- _TASK REQUIREMENTS_
Repeat word for word, please, only the lines of the material from the one containing "Siga-nos no Instagram" through its final line, both ends included.

- _GIVEN DATA_
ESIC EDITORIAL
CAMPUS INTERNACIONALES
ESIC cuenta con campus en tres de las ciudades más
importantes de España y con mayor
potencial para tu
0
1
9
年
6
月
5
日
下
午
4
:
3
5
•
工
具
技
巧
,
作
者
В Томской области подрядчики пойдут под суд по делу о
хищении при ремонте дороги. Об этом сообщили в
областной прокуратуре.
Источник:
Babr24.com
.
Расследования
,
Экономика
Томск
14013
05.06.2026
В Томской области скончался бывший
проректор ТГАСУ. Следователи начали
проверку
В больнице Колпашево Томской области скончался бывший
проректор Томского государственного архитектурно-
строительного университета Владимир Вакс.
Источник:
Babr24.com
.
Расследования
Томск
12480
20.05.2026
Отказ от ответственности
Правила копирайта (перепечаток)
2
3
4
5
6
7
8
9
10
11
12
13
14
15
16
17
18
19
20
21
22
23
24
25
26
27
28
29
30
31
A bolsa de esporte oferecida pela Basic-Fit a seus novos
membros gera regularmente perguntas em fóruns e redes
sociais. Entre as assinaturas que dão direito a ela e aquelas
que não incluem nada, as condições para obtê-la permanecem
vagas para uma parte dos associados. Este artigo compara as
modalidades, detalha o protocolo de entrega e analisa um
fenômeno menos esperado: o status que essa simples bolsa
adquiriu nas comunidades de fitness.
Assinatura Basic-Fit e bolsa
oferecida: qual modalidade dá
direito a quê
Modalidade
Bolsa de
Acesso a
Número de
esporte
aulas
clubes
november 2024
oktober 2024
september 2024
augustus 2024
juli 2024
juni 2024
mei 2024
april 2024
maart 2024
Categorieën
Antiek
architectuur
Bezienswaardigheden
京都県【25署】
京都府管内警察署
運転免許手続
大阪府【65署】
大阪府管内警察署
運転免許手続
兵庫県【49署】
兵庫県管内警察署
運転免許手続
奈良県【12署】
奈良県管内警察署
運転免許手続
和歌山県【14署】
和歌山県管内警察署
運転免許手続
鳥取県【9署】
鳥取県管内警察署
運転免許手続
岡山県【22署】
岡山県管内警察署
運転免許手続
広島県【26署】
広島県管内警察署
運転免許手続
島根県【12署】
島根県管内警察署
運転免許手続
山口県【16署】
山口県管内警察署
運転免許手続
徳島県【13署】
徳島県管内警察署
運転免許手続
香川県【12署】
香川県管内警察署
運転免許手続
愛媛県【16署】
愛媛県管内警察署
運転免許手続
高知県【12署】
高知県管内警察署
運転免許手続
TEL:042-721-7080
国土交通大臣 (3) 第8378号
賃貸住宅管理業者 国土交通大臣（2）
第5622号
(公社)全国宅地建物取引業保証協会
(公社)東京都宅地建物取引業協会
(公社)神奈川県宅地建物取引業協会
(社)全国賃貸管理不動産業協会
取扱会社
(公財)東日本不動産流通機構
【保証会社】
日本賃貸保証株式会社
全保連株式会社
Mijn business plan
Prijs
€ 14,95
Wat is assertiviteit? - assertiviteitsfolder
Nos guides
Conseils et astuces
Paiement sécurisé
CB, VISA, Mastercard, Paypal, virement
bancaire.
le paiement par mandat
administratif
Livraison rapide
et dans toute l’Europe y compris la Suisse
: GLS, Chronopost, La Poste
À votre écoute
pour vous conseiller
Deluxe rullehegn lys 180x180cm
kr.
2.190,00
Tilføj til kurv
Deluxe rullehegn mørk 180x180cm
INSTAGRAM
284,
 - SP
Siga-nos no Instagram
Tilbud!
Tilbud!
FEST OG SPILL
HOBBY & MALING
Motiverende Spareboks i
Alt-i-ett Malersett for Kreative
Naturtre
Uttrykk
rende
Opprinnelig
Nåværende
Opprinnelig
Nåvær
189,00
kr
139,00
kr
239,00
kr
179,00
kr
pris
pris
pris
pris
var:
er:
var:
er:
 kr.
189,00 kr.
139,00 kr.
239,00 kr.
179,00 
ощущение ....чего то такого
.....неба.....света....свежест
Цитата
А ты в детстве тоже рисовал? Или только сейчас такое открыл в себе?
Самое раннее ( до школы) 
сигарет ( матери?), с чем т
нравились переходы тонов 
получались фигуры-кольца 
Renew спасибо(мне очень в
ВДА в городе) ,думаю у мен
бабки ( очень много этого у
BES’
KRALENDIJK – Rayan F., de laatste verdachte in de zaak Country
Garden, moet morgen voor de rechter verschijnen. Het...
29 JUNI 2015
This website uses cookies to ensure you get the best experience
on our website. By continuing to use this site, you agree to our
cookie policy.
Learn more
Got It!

- _EXERCISE SOLUTION_
Siga-nos no Instagram
Tilbud!
Tilbud!
FEST OG SPILL
HOBBY & MALING
Motiverende Spareboks i
Alt-i-ett Malersett for Kreative
Naturtre
Uttrykk
rende
Opprinnelig
Nåværende
Opprinnelig
Nåvær
189,00
kr
139,00
kr
239,00
kr
179,00
kr
pris
pris
pris
pris
var:
er:
var:
er:
 kr.
189,00 kr.
139,00 kr.
239,00 kr.
179,00 
ощущение ....чего то такого
.....неба.....света....свежест
Цитата
А ты в детстве тоже рисовал? Или только сейчас такое открыл в себе?
Самое раннее ( до школы) 
сигарет ( матери?), с чем т
нравились переходы тонов 
получались фигуры-кольца 
Renew спасибо(мне очень в
ВДА в городе) ,думаю у мен
бабки ( очень много этого у
BES’
KRALENDIJK – Rayan F., de laatste verdachte in de zaak Country
Garden, moet morgen voor de rechter verschijnen. Het...
29 JUNI 2015
This website uses cookies to ensure you get the best experience
on our website. By continuing to use this site, you agree to our
cookie policy.
Learn more
Got It!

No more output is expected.